5.2 Klachtonderdeel 1
Verweerder heeft in overleg met klager een conceptbrief aan klagers wederpartij opgesteld en deze, na goedkeuring door klager, op 29 juli 2016 aan de wederpartij verzonden. Indien de wederpartij vervolgens in strijd met het gestelde in de brief d.d. 29 juli 2016 zou hebben gehandeld, lag het op de weg van klager om zulks bij verweerder dan wel mr. W te melden. Klager heeft na verzending van de brief d.d. 29 juli 2016 evenwel, anders dan zijn verzoek d.d. 20 december 2016 tot overdracht van het dossier aan een andere advocaat, in het geheel niets meer van zich laten horen. Niet valt in te zien op basis waarvan verweerder had moeten overgaan tot het opstarten van een kort geding procedure. Op grond van het voorgaande is de raad van oordeel dat verweerder geen tuchtrechtelijk verwijt kan worden gemaakt van het feit dat hij namens klager geen kort geding aanhangig heeft gemaakt. Klachtonderdeel 1 is dan ook ongegrond.
5.3 Klachtonderdeel 2
Gedragsregel 24 lid 1 (oud) bepaalt dat de advocaat, tenzij hij goede gronden heeft om aan te nemen dat zijn cliënt niet in aanmerking kan komen voor door de overheid gefinancierde rechtshulp, verplicht is met zijn cliënt bij het begin van de zaak en verder telkens wanneer daartoe aanleiding bestaat, te overleggen of er termen zijn om te trachten door de overheid gefinancierde rechtshulp te verkrijgen. Gedragsregel 24 lid 3 (oud) bepaalt dat wanneer de cliënt mogelijk in aanmerking komt voor door de overheid gefinancierde rechtshulp en niettemin verkiest daarvan geen gebruik te maken, de advocaat dit schriftelijk dient vast te leggen.

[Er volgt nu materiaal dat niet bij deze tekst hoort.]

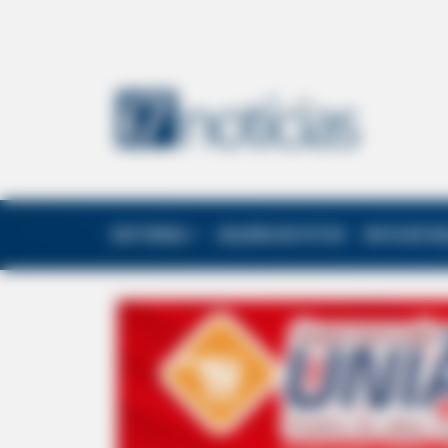
EDITORIAS
GALERIA DE FOTOS
NOTA DE F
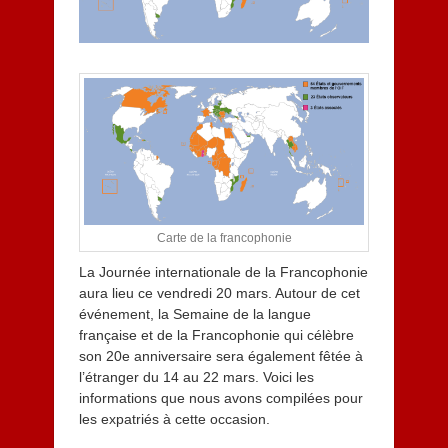
Carte de la francophonie
La Journée internationale de la Francophonie
aura lieu ce vendredi 20 mars. Autour de cet
événement, la Semaine de la langue
française et de la Francophonie qui célèbre
son 20e anniversaire sera également fêtée à
l’étranger du 14 au 22 mars. Voici les
informations que nous avons compilées pour
les expatriés à cette occasion.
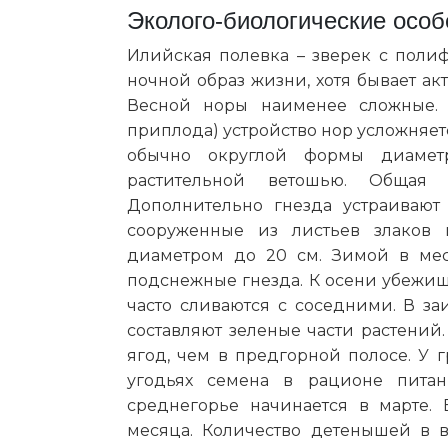
Эколого-биологические особ
Илийская полевка – зверек с поли
ночной образ жизни, хотя бывает ак
Весной норы наименее сложные. 
приплода) устройство нор усложняет
обычно округлой формы диаметро
растительной ветошью. Общая 
Дополнительно гнезда устраивают
сооруженные из листьев злаков 
диаметром до 20 см. Зимой в ме
подснежные гнезда. К осени убежищ
часто сливаются с соседними. В за
составляют зеленые части растений.
ягод, чем в предгорной полосе. У 
угодьях семена в рационе пита
среднегорье начинается в марте.
месяца. Количество детенышей в в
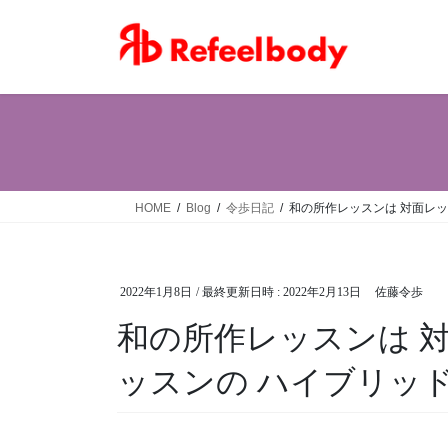
コ
ナ
ン
ビ
テ
ゲ
ン
ー
ツ
シ
へ
ョ
ス
ン
キ
に
ッ
移
HOME
Blog
令歩日記
和の所作レッスンは 対面レ
プ
動
2022年1月8日
/ 最終更新日時 :
2022年2月13日
佐藤令歩
和の所作レッスンは 
ッスンの ハイブリッ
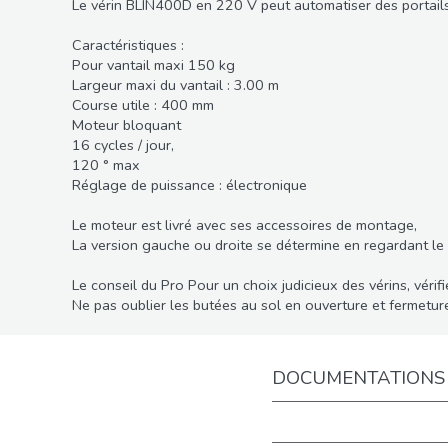
Le vérin BLIN400D en 220 V peut automatiser des portails
Caractéristiques :
Pour vantail maxi 150 kg
Largeur maxi du vantail : 3.00 m
Course utile : 400 mm
Moteur bloquant
16 cycles / jour,
120 ° max
Réglage de puissance : électronique
Le moteur est livré avec ses accessoires de montage,
La version gauche ou droite se détermine en regardant le po
Le conseil du Pro Pour un choix judicieux des vérins, vérif
Ne pas oublier les butées au sol en ouverture et fermetur
DOCUMENTATIONS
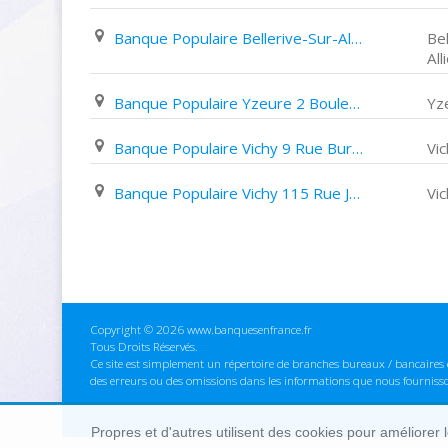
Banque Populaire Bellerive-Sur-Allier Centre Commercial Carré D'as
Bel
All
Banque Populaire Yzeure 2 Boulevard Jean Jaurès
Yz
Banque Populaire Vichy 9 Rue Burnol
Vi
Banque Populaire Vichy 115 Rue Jean Jaurès
Vi
Copyright © 2026 www.banquesenfrance.fr
Tous Droits Réservés.
Ce site est simplement un répertoire de branches bureaux / bancaires e
des erreurs ou des omissions dans les informations que nous fourniss
Propres et d'autres utilisent des cookies pour améliorer 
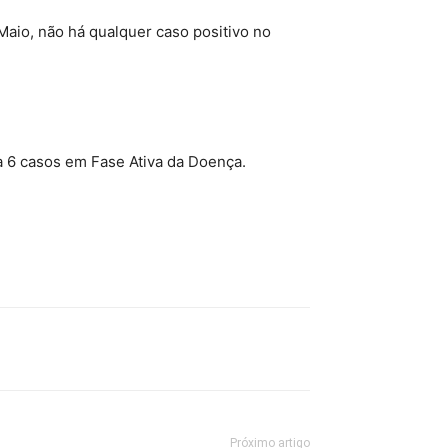
aio, não há qualquer caso positivo no
 6 casos em Fase Ativa da Doença.
Próximo artigo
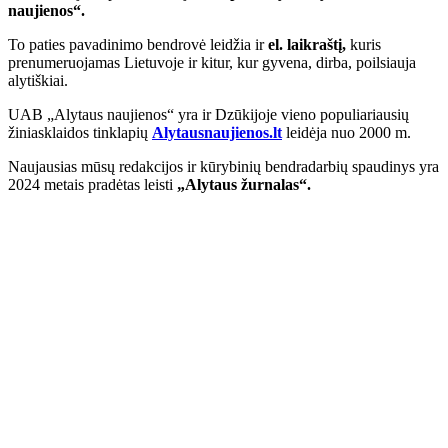
naujienos“.
To paties pavadinimo bendrovė leidžia ir
el. laikraštį,
kuris
prenumeruojamas Lietuvoje ir kitur, kur gyvena, dirba, poilsiauja
alytiškiai.
UAB „Alytaus naujienos“ yra ir Dzūkijoje vieno populiariausių
žiniasklaidos tinklapių
Alytausnaujienos.lt
leidėja nuo 2000 m.
Naujausias mūsų redakcijos ir kūrybinių bendradarbių spaudinys yra
2024 metais pradėtas leisti
„Alytaus žurnalas“.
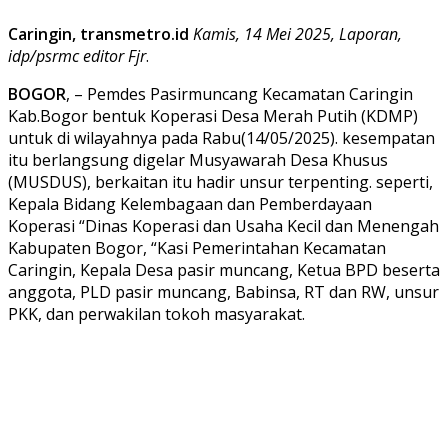
Caringin, transmetro.id
Kamis, 14 Mei 2025, Laporan,
idp/psrmc editor Fjr
.
BOGOR
, – Pemdes Pasirmuncang Kecamatan Caringin
Kab.Bogor bentuk Koperasi Desa Merah Putih (KDMP)
untuk di wilayahnya pada Rabu(14/05/2025). kesempatan
itu berlangsung digelar Musyawarah Desa Khusus
(MUSDUS), berkaitan itu hadir unsur terpenting. seperti,
Kepala Bidang Kelembagaan dan Pemberdayaan
Koperasi “Dinas Koperasi dan Usaha Kecil dan Menengah
Kabupaten Bogor, “Kasi Pemerintahan Kecamatan
Caringin, Kepala Desa pasir muncang, Ketua BPD beserta
anggota, PLD pasir muncang, Babinsa, RT dan RW, unsur
PKK, dan perwakilan tokoh masyarakat.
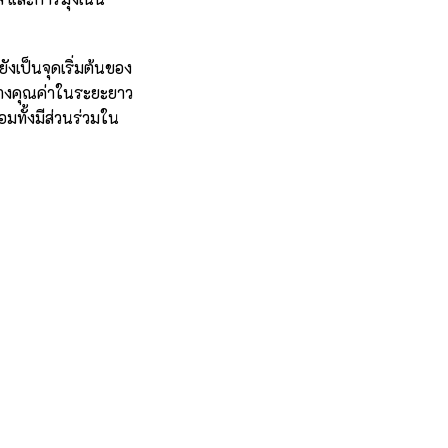
ังเป็นจุดเริ่มต้นของ
้างคุณค่าในระยะยาว
มทั้งมีส่วนร่วมใน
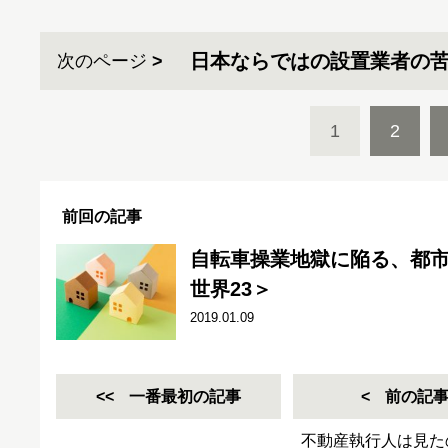
日本ならではの設置業者の
次のページ
1
2
前回の記事
自転車操業地獄に陥る、都
世界23＞
2019.01.09
一番最初の記事
前の記
不動産執行人は見た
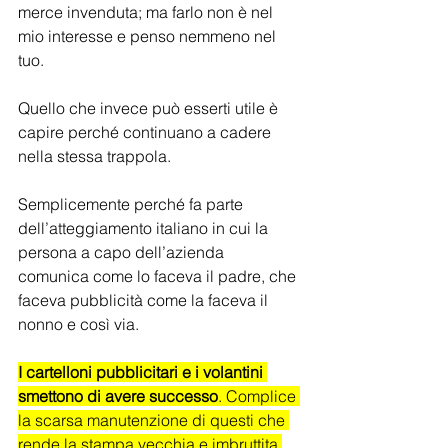
merce invenduta; ma farlo non è nel 
mio interesse e penso nemmeno nel 
tuo.
Quello che invece può esserti utile è 
capire perché continuano a cadere 
nella stessa trappola.
Semplicemente perché fa parte 
dell’atteggiamento italiano in cui la 
persona a capo dell’azienda 
comunica come lo faceva il padre, che 
faceva pubblicità come la faceva il 
nonno e così via.
I cartelloni pubblicitari e i volantini 
smettono di avere successo
. Complice 
la scarsa manutenzione di questi che 
rende la stampa vecchia e imbruttita 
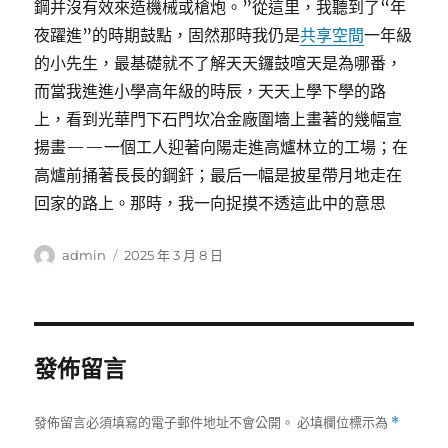
鋼并沒有效來造機械或槍炮。”從這里，我聽到了“年
夜躍進”的時期鼓點，固然那時我仍是
共享空間
一年級
的小先生，最基礎就不了解天天鑼鼓喧天是為哪番，
而當我進進小學高年級的時辰，天天上學下學的路
上，看到光華門下石門坎冶金廠圍墻上畫著的幾幅宣
揚畫——一個工人迎著向陽走進高爐林立的工場；在
高爐前捅著長長的鋼釬；最后一幅是披星帶月地走在
回家的路上。那時，我一向捉摸不透這此中的意思
作
發
admin
2025 年 3 月 8 日
者
佈
日
期:
發佈留言
發佈留言必須填寫的電子郵件地址不會公開。
必填欄位標示為
*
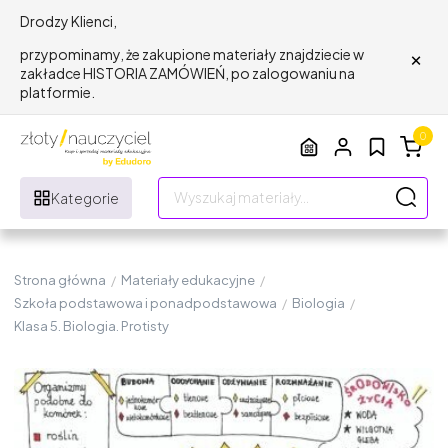
Drodzy Klienci,
×
przypominamy, że zakupione materiały znajdziecie w
zakładce HISTORIA ZAMÓWIEŃ, po zalogowaniu na
platformie.
0
Kategorie
Strona główna
/
Materiały edukacyjne
/
Szkoła podstawowa i ponadpodstawowa
/
Biologia
/
Klasa 5. Biologia. Protisty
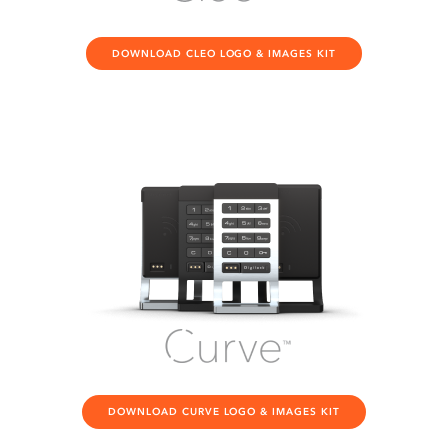
DOWNLOAD CLEO LOGO & IMAGES KIT
DOWNLOAD CURVE LOGO & IMAGES KIT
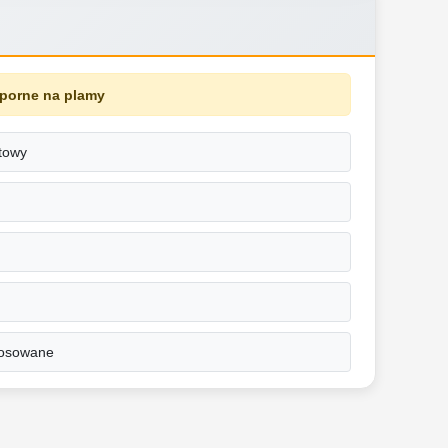
dporne na plamy
towy
tosowane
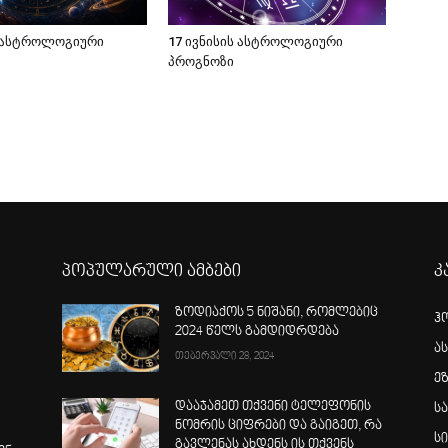
ს ასტროლოგიური
17 ივნისის ასტროლოგიური
პროგნოზი
პოპულარული ამბები
კ
ზოდიაქოს 5 ნიშანი, რომლებიც
ჰ
2024 წელს გამდიდრდება
ა
თებერვალი 28, 2024
ე
დააჯამეთ თქვენი ტელეფონის
ს
ნომრის ციფრები და გაიგეთ, რა
ს
გავლენას ახდენს ის თქვენს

5.4 Uit de overgelegde stukken en hetgeen ter zitting naar voren is gebracht blijkt dat verweerder klager er herhaaldelijk (schriftelijk) op heeft gewezen dat hij bereid was om klager in het executiegeschil bij te staan, maar dat hij die werkzaamheden enkel op betalende basis en dus niet op basis van een toevoeging, zou verrichten. Klager heeft er vervolgens mee ingestemd dat verweerder hem in het executiegeschil op betalende basis zou bijstaan. Dit is (nogmaals) schriftelijk vastgelegd in de opdrachtbevestiging d.d. 28 juli 2016, die door klager voor akkoord is ondertekend. Aldus heeft verweerder gehandeld conform hetgeen Gedragsregel 24 lid 3 (oud) voorschrijft. Ook klachtonderdeel 2 is derhalve ongegrond.
BESLISSING
De raad van discipline:
verklaart de klacht in beide onderdelen ongegrond.
Aldus beslist door mr. S.H.L. Baggel, voorzitter, mrs. W. A.A.J. Fick-Nolet, R. van den Dungen, leden, bijgestaan door mr. T.H.G. Huber - Van de Langenberg, als griffier en uitgesproken ter openbare zitting van 9 september 2019.